## EXERCISE INSTRUCTIONS
Throughout the records below, find each line holding "Jour" and copy it.

## SOURCE DATA
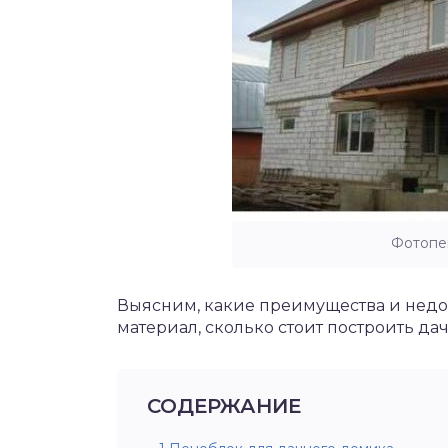
Фотопе
Выясним, какие преимущества и недо
материал, сколько стоит построить дач
СОДЕРЖАНИЕ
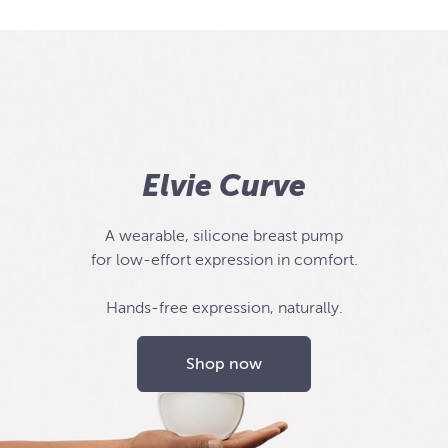
Elvie Curve
A wearable, silicone breast pump
for low-effort expression in comfort.
Hands-free expression, naturally.
Shop now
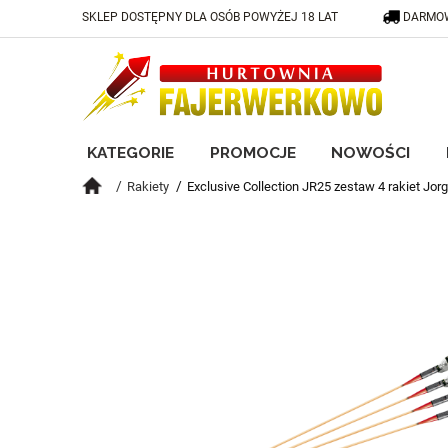
SKLEP DOSTĘPNY DLA OSÓB POWYŻEJ 18 LAT
DARMOW
KATEGORIE
PROMOCJE
NOWOŚCI
Rakiety
Exclusive Collection JR25 zestaw 4 rakiet Jor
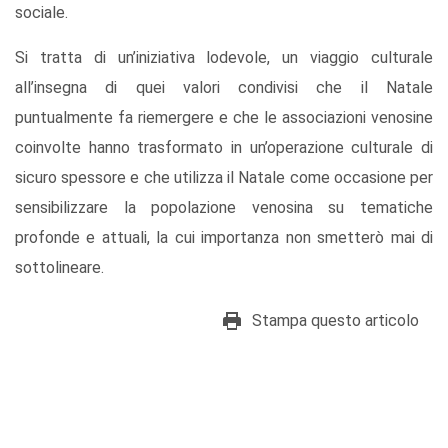
sociale.
Si tratta di un’iniziativa lodevole, un viaggio culturale
all’insegna di quei valori condivisi che il Natale
puntualmente fa riemergere e che le associazioni venosine
coinvolte hanno trasformato in un’operazione culturale di
sicuro spessore e che utilizza il Natale come occasione per
sensibilizzare la popolazione venosina su tematiche
profonde e attuali, la cui importanza non smetterò mai di
sottolineare.
Stampa questo articolo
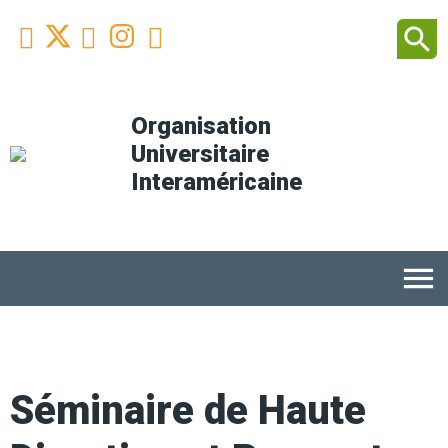
Facebook
Youtube
Instagram
Linkedin
search



Organisation
Universitaire
Interaméricaine
menu
Séminaire de Haute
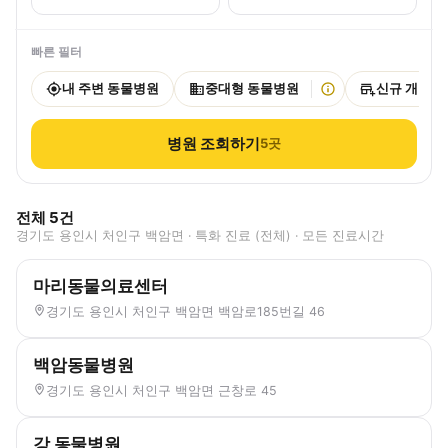
빠른 필터
내 주변 동물병원
중대형 동물병원
신규 개원
병원 조회하기
5
곳
전체
5
건
경기도 용인시 처인구 백암면 · 특화 진료 (전체) · 모든 진료시간
마리동물의료센터
경기도 용인시 처인구 백암면 백암로185번길 46
백암동물병원
경기도 용인시 처인구 백암면 근창로 45
강 동물병원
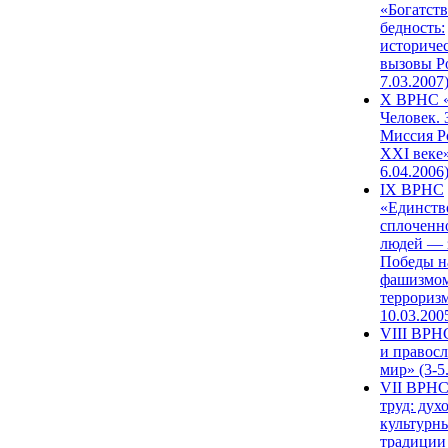
«Богатств
бедность:
историче
вызовы Ро
7.03.2007
X ВРНС «
Человек. 
Миссия Р
XXI веке»
6.04.2006
IX ВРНС
«Единств
сплоченн
людей — 
Победы н
фашизмом
терроризм
10.03.200
VIII ВРН
и правос
мир» (3-5
VII ВРНС
труд: дух
культурн
традиции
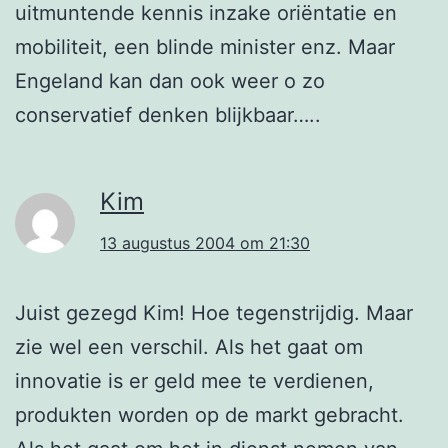
uitmuntende kennis inzake oriëntatie en
mobiliteit, een blinde minister enz. Maar
Engeland kan dan ook weer o zo
conservatief denken blijkbaar…..
Kim
13 augustus 2004 om 21:30
Juist gezegd Kim! Hoe tegenstrijdig. Maar
zie wel een verschil. Als het gaat om
innovatie is er geld mee te verdienen,
produkten worden op de markt gebracht.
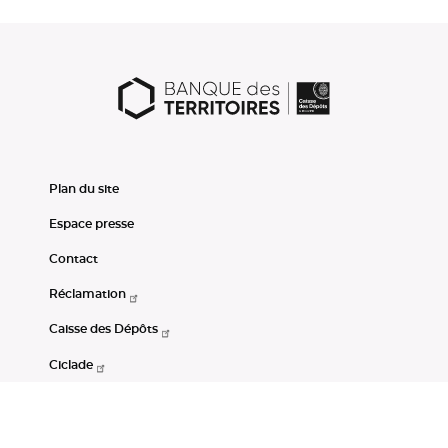
Plan du site
Espace presse
Contact
Réclamation
Caisse des Dépôts
Ciclade
CDC-Net
Consignations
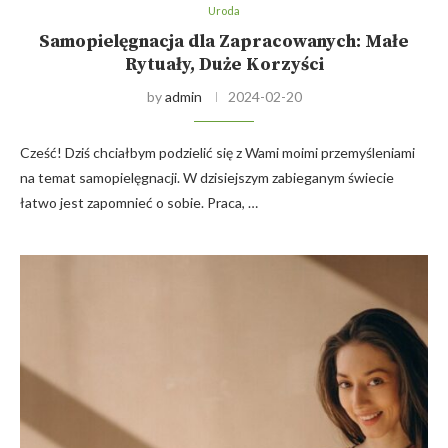
Uroda
Samopielęgnacja dla Zapracowanych: Małe
Rytuały, Duże Korzyści
by
admin
2024-02-20
Cześć! Dziś chciałbym podzielić się z Wami moimi przemyśleniami
na temat samopielęgnacji. W dzisiejszym zabieganym świecie
łatwo jest zapomnieć o sobie. Praca, …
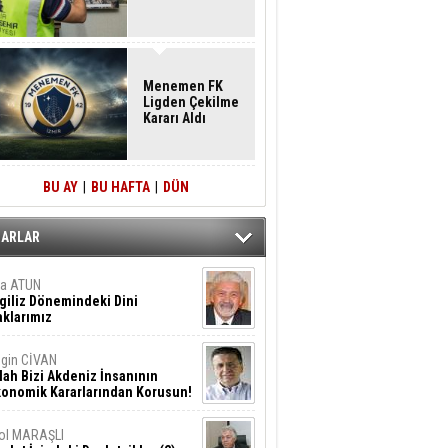
Menemen FK
Ligden Çekilme
Kararı Aldı
BU AY
|
BU HAFTA
|
DÜN
ZARLAR
ta ATUN
giliz Dönemindeki Dini
klarımız
gin CİVAN
lah Bizi Akdeniz İnsanının
konomik Kararlarından Korusun!
ol MARAŞLI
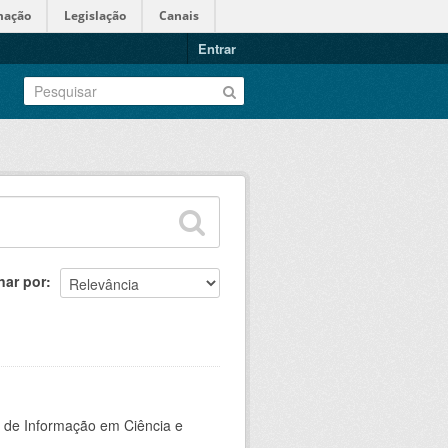
mação
Legislação
Canais
Entrar
nar por
o de Informação em Ciência e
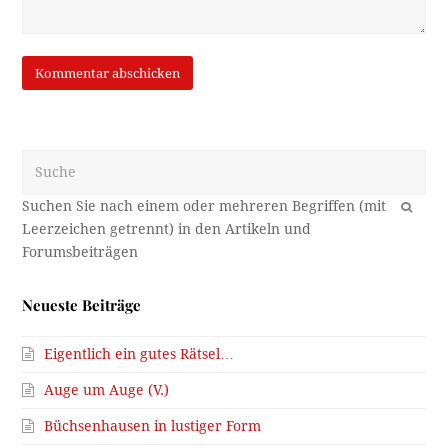
Suche
OK
Neueste Beiträge
Eigentlich ein gutes Rätsel…
Auge um Auge (V.)
Büchsenhausen in lustiger Form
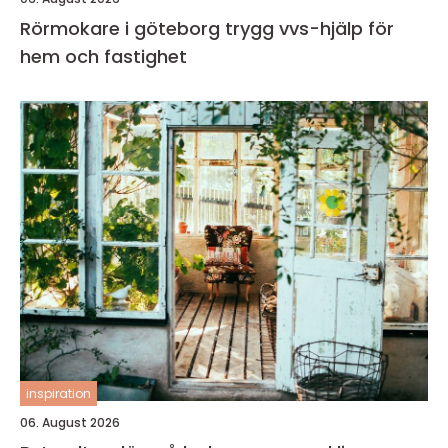
Rörmokare i göteborg trygg vvs-hjälp för
hem och fastighet
inspiration
06. August 2026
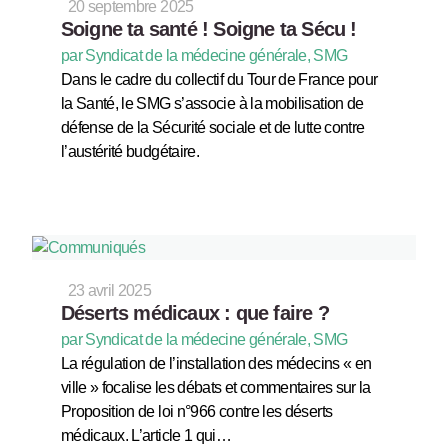
20 septembre 2025
Soigne ta santé ! Soigne ta Sécu !
par Syndicat de la médecine générale, SMG
Dans le cadre du collectif du Tour de France pour
la Santé, le SMG s’associe à la mobilisation de
défense de la Sécurité sociale et de lutte contre
l’austérité budgétaire.
23 avril 2025
Déserts médicaux : que faire ?
par Syndicat de la médecine générale, SMG
La régulation de l’installation des médecins « en
ville » focalise les débats et commentaires sur la
Proposition de loi n°966 contre les déserts
médicaux. L’article 1 qui…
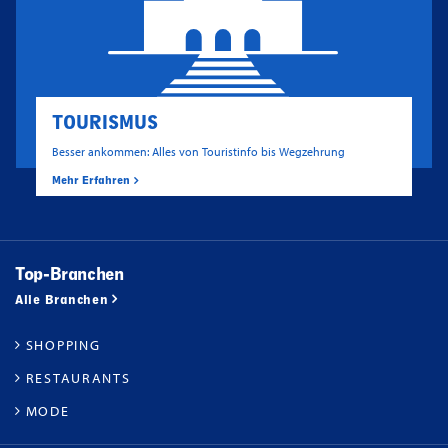
TOURISMUS
Besser ankommen: Alles von Touristinfo bis Wegzehrung
Mehr Erfahren
Top-Branchen
Alle Branchen
SHOPPING
RESTAURANTS
MODE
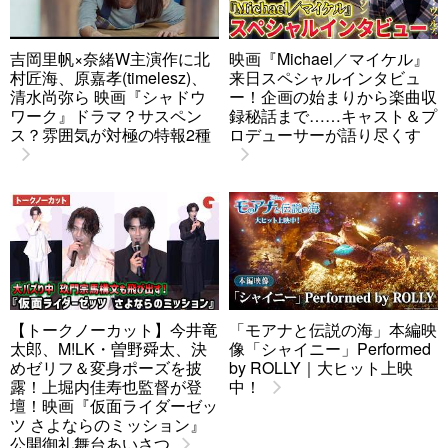
吉岡里帆×奈緒W主演作に北
映画『Michael／マイケル』
村匠海、原嘉孝(timelesz)、
来日スペシャルインタビュ
清水尚弥ら 映画『シャドウ
ー！企画の始まりから楽曲収
ワーク』ドラマ？サスペン
録秘話まで……キャスト＆プ
ス？雰囲気が対極の特報2種
ロデューサーが語り尽くす
【トークノーカット】今井竜
「モアナと伝説の海」本編映
太郎、M!LK・曽野舜太、決
像「シャイニー」Performed
めゼリフ＆変身ポーズを披
by ROLLY｜大ヒット上映
露！上堀内佳寿也監督が登
中！
壇！映画『仮面ライダーゼッ
ツ さよならのミッション』
公開御礼舞台あいさつ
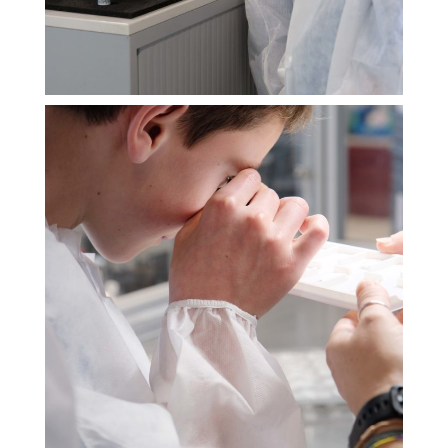
Cookies essentiels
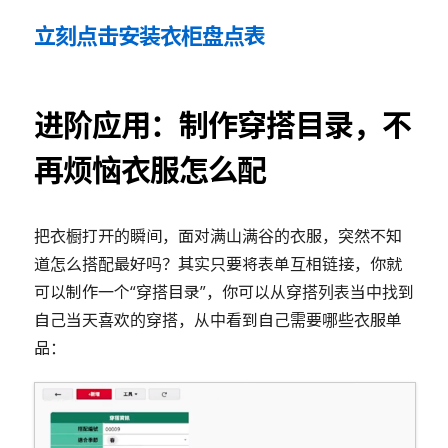
立刻点击安装衣柜盘点表
进阶应用：制作穿搭目录，不
再烦恼衣服怎么配
把衣橱打开的瞬间，面对满山满谷的衣服，突然不知
道怎么搭配最好吗？其实只要将表单互相链接，你就
可以制作一个“穿搭目录”，你可以从穿搭列表当中找到
自己当天喜欢的穿搭，从中看到自己需要哪些衣服单
品：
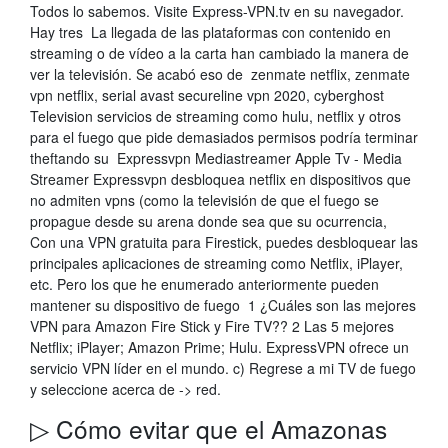
Todos lo sabemos. Visite Express-VPN.tv en su navegador.
Hay tres La llegada de las plataformas con contenido en
streaming o de vídeo a la carta han cambiado la manera de
ver la televisión. Se acabó eso de zenmate netflix, zenmate
vpn netflix, serial avast secureline vpn 2020, cyberghost
Television servicios de streaming como hulu, netflix y otros
para el fuego que pide demasiados permisos podría terminar
theftando su Expressvpn Mediastreamer Apple Tv - Media
Streamer Expressvpn desbloquea netflix en dispositivos que
no admiten vpns (como la televisión de que el fuego se
propague desde su arena donde sea que su ocurrencia,
Con una VPN gratuita para Firestick, puedes desbloquear las
principales aplicaciones de streaming como Netflix, iPlayer,
etc. Pero los que he enumerado anteriormente pueden
mantener su dispositivo de fuego 1 ¿Cuáles son las mejores
VPN para Amazon Fire Stick y Fire TV?? 2 Las 5 mejores
Netflix; iPlayer; Amazon Prime; Hulu. ExpressVPN ofrece un
servicio VPN líder en el mundo. c) Regrese a mi TV de fuego
y seleccione acerca de -> red.
▷ Cómo evitar que el Amazonas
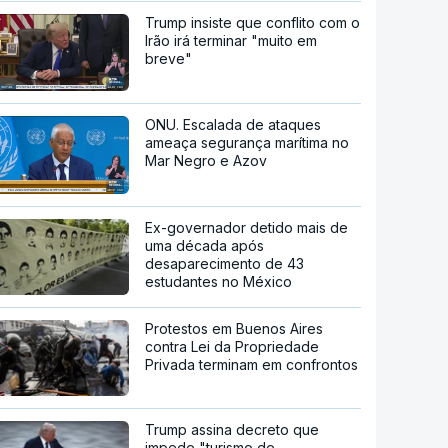
Trump insiste que conflito com o
Irão irá terminar "muito em
breve"
ONU. Escalada de ataques
ameaça segurança marítima no
Mar Negro e Azov
Ex-governador detido mais de
uma década após
desaparecimento de 43
estudantes no México
Protestos em Buenos Aires
contra Lei da Propriedade
Privada terminam em confrontos
Trump assina decreto que
impede "turismo de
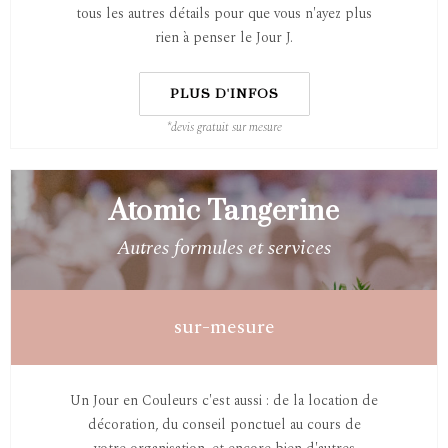
tous les autres détails pour que vous n'ayez plus
rien à penser le Jour J.
PLUS D'INFOS
*devis gratuit sur mesure
Atomic Tangerine
Autres formules et services
sur-mesure
Un Jour en Couleurs c'est aussi : de la location de
décoration, du conseil ponctuel au cours de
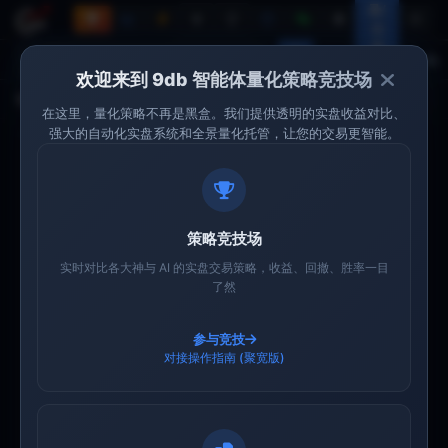
录/
🦞
🏆
注
册
全
🦞
部
欢迎来到 9db 智能体量化策略竞技场
智能体收益率
近1月
近3月
近6月
近1年
全部
自定义
在这里，量化策略不再是黑盒。我们提供透明的实盘收益对比、
强大的自动化实盘系统和全景量化托管，让您的交易更智能。
参与竞技 🏆
将您的量化策略接入竞技场，与其他策略同台PK，可以
自动实盘交易。
策略竞技场
9db量化如何自动实盘？
实时对比各大神与 AI 的实盘交易策略，收益、回撤、胜率一目
×
出入金流水记录
了然
×
×
×
1
2
3
4
策略实盘支付
策略实盘支付
策略实盘支付
选平台
配置
选赛事
确认
×
×
策略实盘设置
策略实盘设置
参与竞技
对接操作指南 (聚宽版)
🦞 智能体 Skill
×
×
×
管理策略:
管理策略:
管理策略:
🦞 我的智能
9db量化如何自动实
添加智能
将9db-arena.md配置给AI智能体，自动接入——最简
盘？
体
体
单的方式
支持 OpenClaw、Gemini、Claude、豆包、Kimi、DeepSeek
允许自己实盘
允许自己实盘
允许自己实盘
实盘关闭
实盘关闭
实盘关闭
等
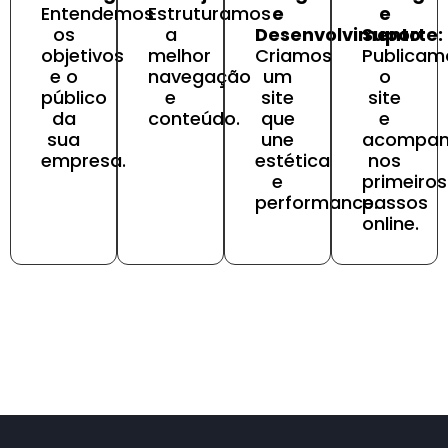
Entendemos
Estruturamos
e
e
os
a
Desenvolvimento:
Suporte:
objetivos
melhor
Criamos
Publicam
e o
navegação
um
o
público
e
site
site
da
conteúdo.
que
e
sua
une
acompa
empresa.
estética
nos
e
primeiros
performance.
passos
online.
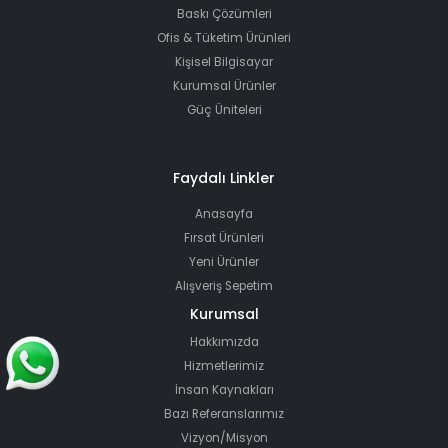
Baskı Çözümleri
Ofis & Tüketim Ürünleri
Kişisel Bilgisayar
Kurumsal Ürünler
Güç Üniteleri
Faydalı Linkler
Anasayfa
Fırsat Ürünleri
Yeni Ürünler
Alışveriş Sepetim
Kurumsal
Hakkımızda
Hizmetlerimiz
İnsan Kaynakları
Bazı Referanslarımız
Vizyon/Misyon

## EXERCISE SOLUTION
rien à penser le Jour J.
Un Jour en Couleurs c'est aussi : de la location de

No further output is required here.